Hoey, who is the younger brother of Pennsylvania high school alums and current professional adidas athletes Josh Hoey and Jaxson Hoey, completed his junior year this past spring at Shanahan. He placed third in the 1,600 meters at the PIAA State Championships in a personal best of 4:11.41. A week later he ran a PR of 1:51.12 for 800 meters at the John Hay PA Distance Festival. At the 2019 USATF U20 Championships, Hoey placed third, just missing a spot on USA's Pan-American U20 team.
He is the nation's No. 4 outdoor returner in the 800 meters and No. 12 returner in the 1,600 meters.
A major motivating factor for the youngest Hoey leaving Shanahan was the ability to train with his older brothers, who are living at home now.
"One of the biggest reasons was because Josh and Jaxson are at home, so it feels like it would have been a missed opportunity on my end if I gave up my chance to train with them," Hoey said.
"I feel like it would be easier on the family because now we'd all be on the same page," he added, noting that his brothers are currently enrolled in online college.
Hoey said he plans to travel to meets with his brothers. Going to those meets would mean missing school and would give him unexcused absences, putting him in danger of not graduating. There was also the issue of facilities. Shanahan was not keen, per Hoey, on his brothers using the school's track because they are not students at the high school.

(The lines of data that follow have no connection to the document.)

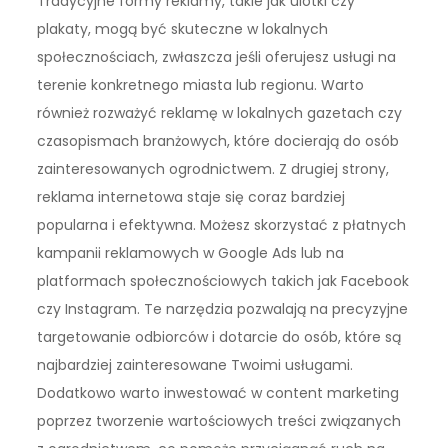
Tradycyjne formy reklamy, takie jak ulotki czy
plakaty, mogą być skuteczne w lokalnych
społecznościach, zwłaszcza jeśli oferujesz usługi na
terenie konkretnego miasta lub regionu. Warto
również rozważyć reklamę w lokalnych gazetach czy
czasopismach branżowych, które docierają do osób
zainteresowanych ogrodnictwem. Z drugiej strony,
reklama internetowa staje się coraz bardziej
popularna i efektywna. Możesz skorzystać z płatnych
kampanii reklamowych w Google Ads lub na
platformach społecznościowych takich jak Facebook
czy Instagram. Te narzędzia pozwalają na precyzyjne
targetowanie odbiorców i dotarcie do osób, które są
najbardziej zainteresowane Twoimi usługami.
Dodatkowo warto inwestować w content marketing
poprzez tworzenie wartościowych treści związanych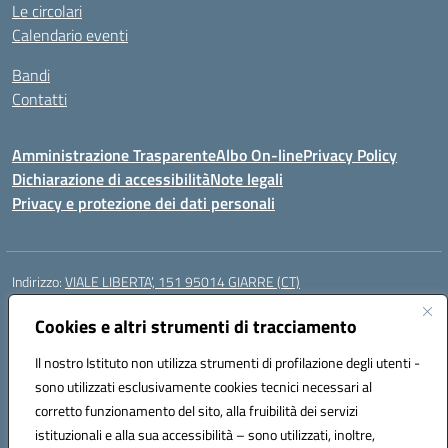
Le circolari
Calendario eventi
Bandi
Contatti
Amministrazione Trasparente
Albo On-line
Privacy Policy
Dichiarazione di accessibilità
Note legali
Privacy e protezione dei dati personali
Indirizzo:
VIALE LIBERTA’, 151 95014 GIARRE (CT)
Centralino:
0955864506
Email:
ctmm151004@istruzione.it
Posta elettronica certificata (PEC):
Cookies e altri strumenti di tracciamento
ctmm151004@pec.istruzione.it
Codice fiscale: 92032760875
Il nostro Istituto non utilizza strumenti di profilazione degli utenti -
Codice meccanografico:
CTMM151004
sono utilizzati esclusivamente cookies tecnici necessari al
Codice Indice delle Pubbliche Amministrazioni (IPA): cpiacd
corretto funzionamento del sito, alla fruibilità dei servizi
Codice unico di fatturazione (CUF): UF783Q
istituzionali e alla sua accessibilità – sono utilizzati, inoltre,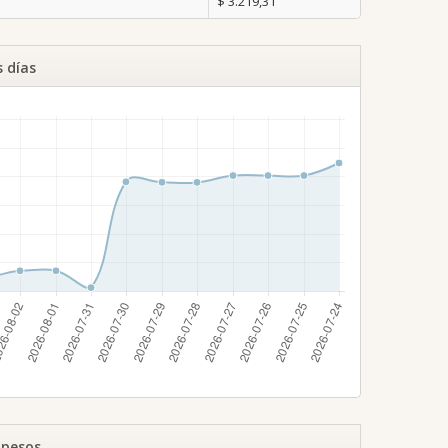
$ 3.219,31
s días
 pesos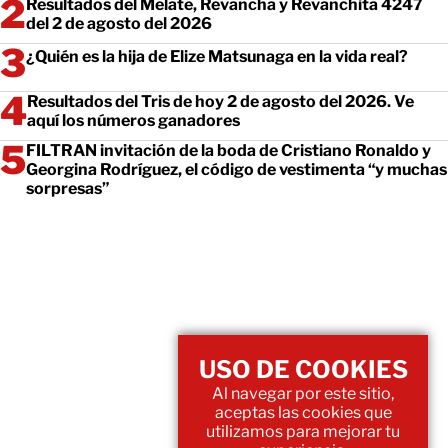
Resultados del Melate, Revancha y Revanchita 4247
del 2 de agosto del 2026
¿Quién es la hija de Elize Matsunaga en la vida real?
Resultados del Tris de hoy 2 de agosto del 2026. Ve
aquí los números ganadores
FILTRAN invitación de la boda de Cristiano Ronaldo y
Georgina Rodríguez, el código de vestimenta “y muchas
sorpresas”
USO DE COOKIES
Al navegar por este sitio,
aceptas las cookies que
utilizamos para mejorar tu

Ultimately, Hoey says, balancing the training plan -- ramping up his mileage, getting ready for collegiate competition, and training and racing with his brothers -- at Shanahan was a difficult obstacle.
"We had been talking with the (Shanahan) coach and we reached an understanding on a couple of different occasions, but I feel like we could never reach a final conclusion on an agreement on how involved I would be with the team and what meets we should go to," he said. "Although we probably could have made it work, it was just a matter of 'is it worth it?' We weighed our options and I feel like going to school (at Shanahan) would be a pretty large drain."

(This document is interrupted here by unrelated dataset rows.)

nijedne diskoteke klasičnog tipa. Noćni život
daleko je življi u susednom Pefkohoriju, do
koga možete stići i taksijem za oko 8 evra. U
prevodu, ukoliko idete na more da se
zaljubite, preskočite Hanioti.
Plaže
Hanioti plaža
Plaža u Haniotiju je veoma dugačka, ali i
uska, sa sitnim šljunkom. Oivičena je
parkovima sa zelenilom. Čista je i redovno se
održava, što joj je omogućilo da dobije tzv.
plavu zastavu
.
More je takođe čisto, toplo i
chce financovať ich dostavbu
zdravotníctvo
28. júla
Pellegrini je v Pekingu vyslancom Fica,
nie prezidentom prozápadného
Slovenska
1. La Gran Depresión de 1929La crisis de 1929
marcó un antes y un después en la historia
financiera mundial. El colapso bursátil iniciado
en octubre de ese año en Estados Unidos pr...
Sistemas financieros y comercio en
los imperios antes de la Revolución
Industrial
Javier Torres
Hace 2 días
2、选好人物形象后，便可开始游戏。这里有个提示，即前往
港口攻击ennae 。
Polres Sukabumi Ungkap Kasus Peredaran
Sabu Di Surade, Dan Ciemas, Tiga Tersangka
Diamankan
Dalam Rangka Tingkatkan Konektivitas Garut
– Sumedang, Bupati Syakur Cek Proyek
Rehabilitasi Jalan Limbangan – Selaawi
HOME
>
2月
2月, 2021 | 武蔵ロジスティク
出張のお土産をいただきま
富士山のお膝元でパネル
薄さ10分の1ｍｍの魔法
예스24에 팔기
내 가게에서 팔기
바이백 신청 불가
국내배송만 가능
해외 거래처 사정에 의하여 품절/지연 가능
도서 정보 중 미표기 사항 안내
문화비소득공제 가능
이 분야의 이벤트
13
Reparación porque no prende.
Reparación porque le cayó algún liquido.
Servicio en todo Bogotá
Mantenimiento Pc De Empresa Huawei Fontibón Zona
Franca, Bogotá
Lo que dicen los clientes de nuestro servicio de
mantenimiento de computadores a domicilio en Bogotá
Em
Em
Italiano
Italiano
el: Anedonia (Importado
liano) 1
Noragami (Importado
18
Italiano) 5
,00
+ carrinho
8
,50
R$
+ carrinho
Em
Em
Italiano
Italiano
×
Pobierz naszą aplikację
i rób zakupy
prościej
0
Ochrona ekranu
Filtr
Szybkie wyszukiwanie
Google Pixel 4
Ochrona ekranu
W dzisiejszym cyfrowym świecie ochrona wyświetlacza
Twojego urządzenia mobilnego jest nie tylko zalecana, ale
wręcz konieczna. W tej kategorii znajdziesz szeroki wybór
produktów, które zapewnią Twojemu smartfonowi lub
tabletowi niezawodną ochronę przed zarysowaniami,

Jonah Hoey will be coached by Lee LaBadie, the distance and XC coach at the University of Akron, who is currently coaching his brothers. LeBadie gives the workouts to the Hoey's father, who helps facilitate the training on site. The younger brother has typically been doing abbreviated versions of their workouts.
As for his racing schedule, a lot is currently up in the air. There is a chance he competes this cross country season at Nike Cross Regionals in New York, a meet that allows for open athletes. He plans to compete alongside his brothers during the track season.

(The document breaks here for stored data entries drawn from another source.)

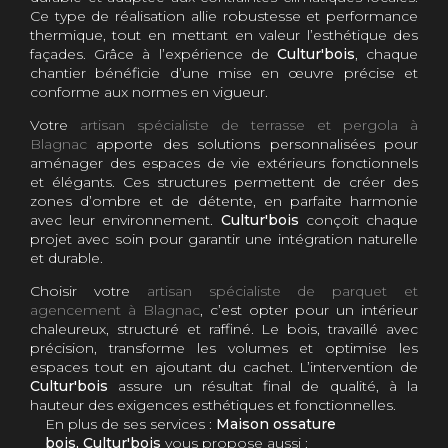
Ce type de réalisation allie robustesse et performance
thermique, tout en mettant en valeur l’esthétique des
façades. Grâce à l’expérience de
Cultur'bois
, chaque
chantier bénéficie d’une mise en œuvre précise et
conforme aux normes en vigueur.
Votre
artisan spécialiste de terrasse et pergola à
Blagnac
apporte des solutions personnalisées pour
aménager des espaces de vie extérieurs fonctionnels
et élégants. Ces structures permettent de créer des
zones d’ombre et de détente, en parfaite harmonie
avec leur environnement.
Cultur'bois
conçoit chaque
projet avec soin pour garantir une intégration naturelle
et durable.
Choisir votre
artisan spécialiste de parquet et
agencement à Blagnac
, c’est opter pour un intérieur
chaleureux, structuré et raffiné. Le bois, travaillé avec
précision, transforme les volumes et optimise les
espaces tout en ajoutant du cachet. L’intervention de
Cultur'bois
assure un résultat final de qualité, à la
hauteur des exigences esthétiques et fonctionnelles.
En plus de ses services :
Maison ossature
bois, Cultur'bois
vous propose aussi :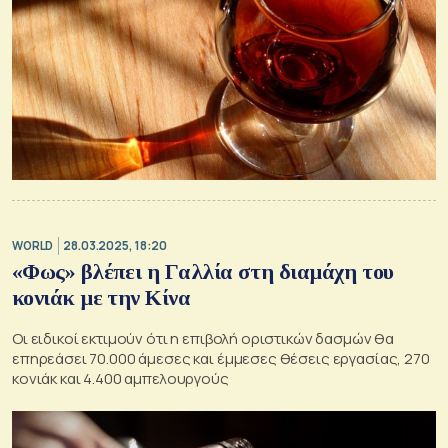
WORLD
28.03.2025, 18:20
«Φως» βλέπει η Γαλλία στη διαμάχη του
κονιάκ με την Κίνα
Οι ειδικοί εκτιμούν ότι η επιβολή οριστικών δασμών θα
επηρεάσει 70.000 άμεσες και έμμεσες θέσεις εργασίας, 270
κονιάκ και 4.400 αμπελουργούς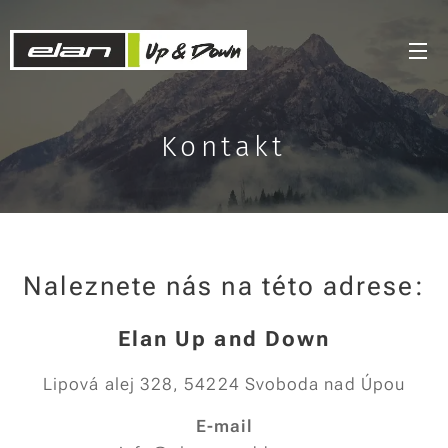
Kontakt
Naleznete nás na této adrese:
Elan Up and Down
Lipová alej 328, 54224 Svoboda nad Úpou
E-mail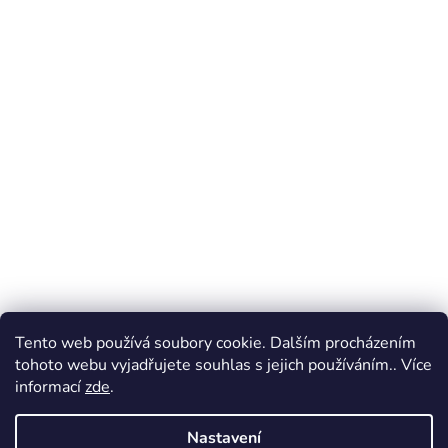
Tento web používá soubory cookie. Dalším procházením
tohoto webu vyjadřujete souhlas s jejich používáním.. Více
informací
zde
.
Nastavení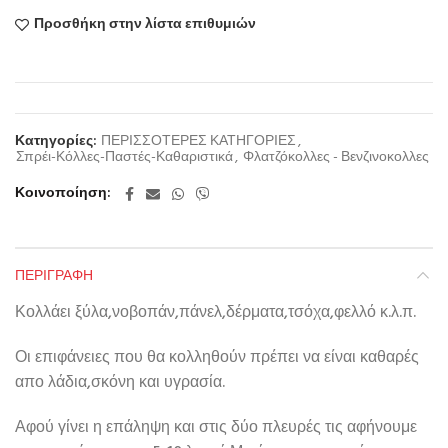
Προσθήκη στην λίστα επιθυμιών
Κατηγορίες:
ΠΕΡΙΣΣΟΤΕΡΕΣ ΚΑΤΗΓΟΡΙΕΣ
,
Σπρέι-Κόλλες-Παστές-Καθαριστικά
,
Φλατζόκολλες - Βενζινοκολλες
Κοινοποίηση
ΠΕΡΙΓΡΑΦΉ
Κολλάει ξύλα,νοβοπάν,πάνελ,δέρματα,τσόχα,φελλό κ.λ.π.
Οι επιφάνειες που θα κολληθούν πρέπει να είναι καθαρές
απο λάδια,σκόνη και υγρασία.
Αφού γίνει η επάληψη και στις δύο πλευρές τις αφήνουμε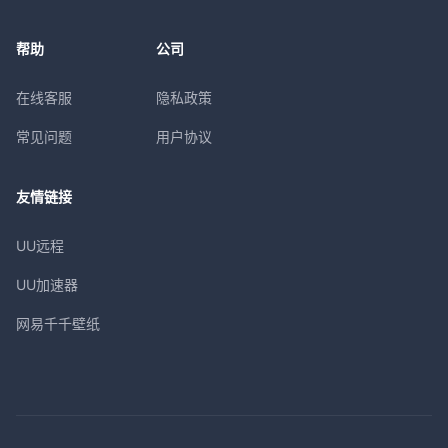
帮助
公司
在线客服
隐私政策
常见问题
用户协议
友情链接
UU远程
UU加速器
网易千千壁纸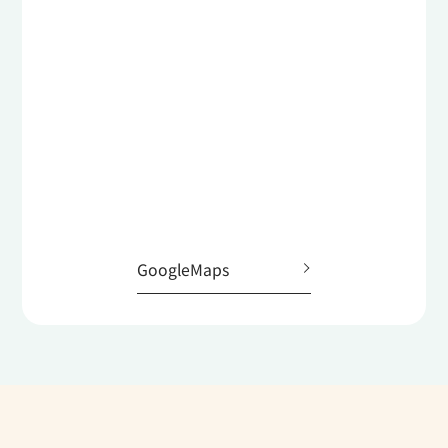
GoogleMaps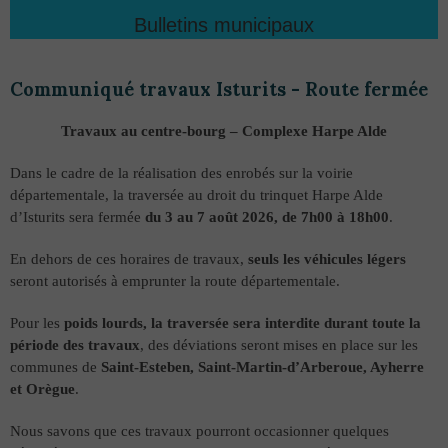
Bulletins municipaux
Communiqué travaux Isturits - Route fermée
Travaux au centre-bourg – Complexe Harpe Alde
Dans le cadre de la réalisation des enrobés sur la voirie
départementale, la traversée au droit du trinquet Harpe Alde
d’Isturits sera fermée
du 3 au 7 août 2026, de 7h00 à 18h00
.
En dehors de ces horaires de travaux,
seuls les véhicules légers
seront autorisés à emprunter la route départementale.
Pour les
poids lourds, la traversée sera interdite durant toute la
période des travaux
, des déviations seront mises en place sur les
communes de
Saint-Esteben,
Saint-Martin-d’Arberoue, Ayherre
et Orègue
.
Nous savons que ces travaux pourront occasionner quelques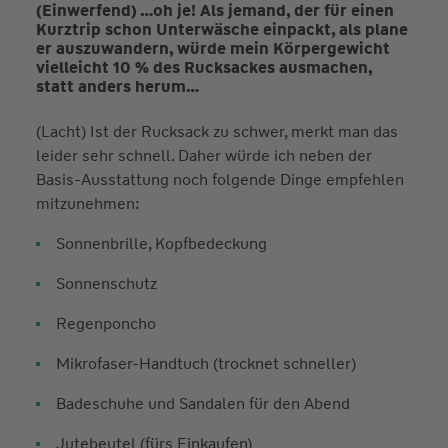
(Einwerfend) …oh je! Als jemand, der für einen
Kurztrip schon Unterwäsche einpackt, als plane
er auszuwandern, würde mein Körpergewicht
vielleicht 10 % des Rucksackes ausmachen,
statt anders herum…
(Lacht) Ist der Rucksack zu schwer, merkt man das
leider sehr schnell. Daher würde ich neben der
Basis-Ausstattung noch folgende Dinge empfehlen
mitzunehmen:
Sonnenbrille, Kopfbedeckung
Sonnenschutz
Regenponcho
Mikrofaser-Handtuch (trocknet schneller)
Badeschuhe und Sandalen für den Abend
Jutebeutel (fürs Einkaufen)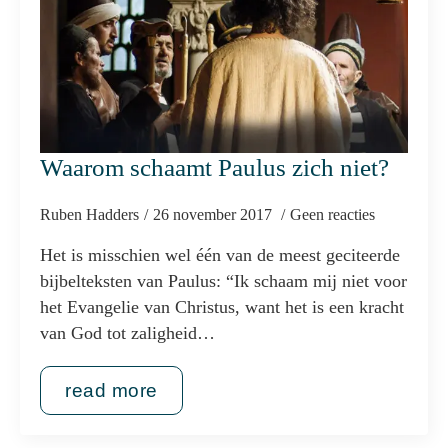
Waarom schaamt Paulus zich niet?
Ruben Hadders
26 november 2017
Geen reacties
Het is misschien wel één van de meest geciteerde
bijbelteksten van Paulus: “Ik schaam mij niet voor
het Evangelie van Christus, want het is een kracht
van God tot zaligheid…
read more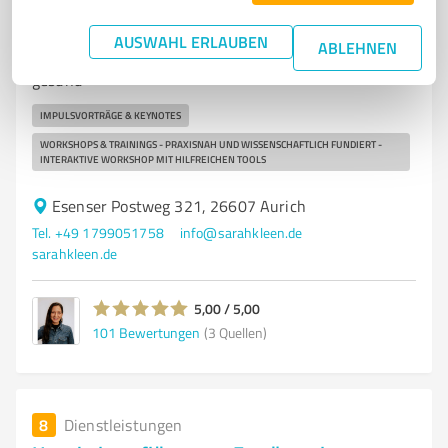
Sarah Kleen
AUSWAHL ERLAUBEN
ABLEHNEN
Mentale Stärke & Selbstvertrauen – klar, wirksam,
gesund
IMPULSVORTRÄGE & KEYNOTES
WORKSHOPS & TRAININGS - PRAXISNAH UND WISSENSCHAFTLICH FUNDIERT -
INTERAKTIVE WORKSHOP MIT HILFREICHEN TOOLS
Esenser Postweg 321, 26607 Aurich
Tel. +49 1799051758
info@sarahkleen.de
sarahkleen.de
5,00 / 5,00
101
Bewertungen
(3 Quellen)
8
Dienstleistungen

He is a "build stage" right now from a training standpoint.
After training mostly alone last season, Hoey is looking forward to having the company of his brothers.
"It has certainly be super helpful to have Josh and Jaxson here," Jonah said. "Not only to act as a guide for physical training, but also on a spiritual and emotion level to have that mentor has made a huge difference."
Hoey plans to make his college decision towards the end of the winter. His top two schools are the University of Illinois and the University of Tennessee. He recently went on a visit to the University of North Carolina-Chapel Hill, but is not unlikely to choose the Tar Heels.